Shrine::Plugins::Lambda

Provides AWS Lambda integration for Shrine File Attachment toolkit for Ruby applications

Description

AWS Lambda

AWS Lambda is a serverless computing platform provided by Amazon as a part of the Amazon Web Services. It is a compute service that could run someone's uploaded code in response to events and/or requests, and automatically manages and scales the compute resources required by that code.

Shrine

Shrine is the best and most versatile file attachment toolkit for Ruby applications, developed by Janko Marohnić. It has a vast collection of plugins with support for direct uploads, background processing and deleting, processing on upload or on-the-fly, and ability to use with other ORMs

Shrine-Lambda

Shrine-Lambda is a plugin for invoking AWS Lambda functions for processing files already stored in some AWS S3 bucket. Specifically, it was designed for invoking an image resizing AWS Lambda function like this one, but it could be used to invoke any other function, due to Shrine's modular plugin architecture design.

The function is invoked to run asynchronously. Function's result will be sent by AWS Lambda back to the invoking application in a HTTP request's payload. The HTTP request would target a callback URL specified in the Shrine-Lambda's setup. So, the invoking application must provide a HTTP endpoint (a webhook) to catch the results.

Setup

Add Shrine-Lambda gem to the application's Gemfile:

gem 'shrine-lambda'

Run $ bundle install command in the application's root folder to install the gem.

Note, that for working with AWS, the AWS credentials (the access_key_id and the secret_access_key) should be set either in the Shrine initializer, or in default profile in the ~/.aws folder.

# config/initializers/shrine.rb:

# ...

  s3_options = { access_key_id:     'your_aws_access_key_id',
                 secret_access_key: 'your_aws_secret_access_key',
                 region:            'your AWS bucket region' }

Also, for Lamda functions to work, various AWS Lamda permissions should be managed on the Amazon Web Services side.

Add to the Shrine's initializer file the Shrine-Lambda plugin registration with the :callback_url parameter, and the AWS Lambda functions list retrieval call (which will retrieve the functions list on application initialization and will store the list into the Shrine.opts[:lambda_function_list] for further checking):

# config/initializers/shrine.rb:

# ...

  Shrine.plugin :lambda, s3_options.merge(callback_url: "https://#{ENV.fetch('APP_HOST')}/lambda")
  Shrine.lambda_function_list

By default, Shrine-Lambda is using the S3 bucket named :cache for retrieving the original file, and the :store named S3 bucket for storing the resulting files.

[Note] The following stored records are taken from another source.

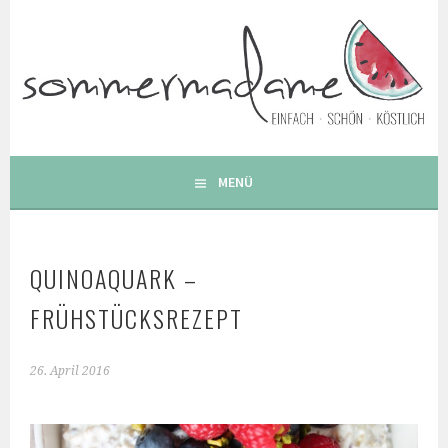
Springe
zum
Inhalt
FOODBLOG – GESUNDE LECKERE EINFACHE BUNTE UND
BESONDERE REZEPTE
MENÜ
QUINOAQUARK –
FRÜHSTÜCKSREZEPT
26. April 2016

Srine-Lamda uses the Shrine backgrounding plugin for asynchronous operation, so this plugin should be also included into the Shrine's initializer.

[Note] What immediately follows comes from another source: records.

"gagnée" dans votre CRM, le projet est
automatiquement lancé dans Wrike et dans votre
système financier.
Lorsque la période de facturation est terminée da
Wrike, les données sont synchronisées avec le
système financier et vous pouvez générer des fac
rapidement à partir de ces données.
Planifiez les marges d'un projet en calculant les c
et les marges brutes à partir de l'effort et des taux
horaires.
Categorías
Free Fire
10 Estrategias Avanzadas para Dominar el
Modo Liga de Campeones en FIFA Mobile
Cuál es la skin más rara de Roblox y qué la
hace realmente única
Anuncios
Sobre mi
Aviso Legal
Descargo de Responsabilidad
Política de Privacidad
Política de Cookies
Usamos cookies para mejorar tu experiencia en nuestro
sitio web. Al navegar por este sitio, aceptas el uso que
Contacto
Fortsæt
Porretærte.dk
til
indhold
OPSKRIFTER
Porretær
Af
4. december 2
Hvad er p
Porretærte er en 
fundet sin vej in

Here is a full example of a Shrine initializer of a Rails application using Roda endpoints for presigned_url's (used for direct file uploads to AWS S3) and AWS Lambda callbacks:

# config/initializers/shrine.rb:

# frozen_string_literal: true

require 'shrine'

if Rails.env.test?
  require 'shrine/storage/file_system'

  Shrine.storages = {
    cache: Shrine::Storage::FileSystem.new('public', prefix: 'uploads/cache'), 
    store: Shrine::Storage::FileSystem.new('public', prefix: 'uploads/store'),
  }
else
  require 'shrine/storage/s3'

  secrets = Rails.application.secrets

  s3_options = { access_key_id:     secrets.aws_access_key_id,
                 secret_access_key: secrets.aws_secret_access_key,
                 region:            'us-east-2' }

  if Rails.env.production?
    cache_bucket = store_bucket = secrets.aws_s3_bucket
  else
    cache_bucket = 'texpert-test-cache'
    store_bucket = 'texpert-test-store'
  end

  Shrine.storages = {
    cache: Shrine::Storage::S3.new(prefix: 'cache', **s3_options.merge(bucket: cache_bucket)),
    store: Shrine::Storage::S3.new(prefix: 'store', **s3_options.merge(bucket: store_bucket))
  }

  lambda_callback_url = if Rails.env.development?
                          "http://#{ENV['USER']}.localtunnel.me/rapi/lambda"
                        else
                          "https://#{ENV.fetch('APP_HOST')}/rapi/lambda"
                        end

  Shrine.plugin :lambda, s3_options.merge(callback_url: lambda_callback_url)
  Shrine.lambda_function_list

  Shrine.plugin :presign_endpoint, presign_options: ->(request) do
    filename     = request.params['filename']
    extension    = File.extname(filename)
    content_type = Rack::Mime.mime_type(extension)

    {
      content_length_range: 0..1.gigabyte,                         # limit filesize to 1 GB
      content_disposition: "attachment; filename=\"#{filename}\"", # download with original filename
      content_type:        content_type,                           # set correct content type
    }
  end
end

Shrine.plugin :activerecord
Shrine.plugin :backgrounding
Shrine.plugin :cached_attachment_data # for forms
Shrine.plugin :logging, logger: Rails.logger
Shrine.plugin :rack_file # for non-Rails apps
Shrine.plugin :remote_url, max_size: 1.gigabyte

Shrine::Attacher.promote { |data| PromoteJob.perform_later(data) }
Shrine::Attacher.delete { |data| DeleteJob.perform_later(data) }

Take notice that the promote job is a default Shrine::Attacher.promote { |data| PromoteJob.perform_later(data) }. This is made to be able to use other than AWS storages in the test environment (like Shrine's FileSystem storage) and, also, other uploaders which are not using AWS Lambda. This job better to be overrided to a LambdaPromoteJob directly in the uploaders' classes which will use AWS Lambda.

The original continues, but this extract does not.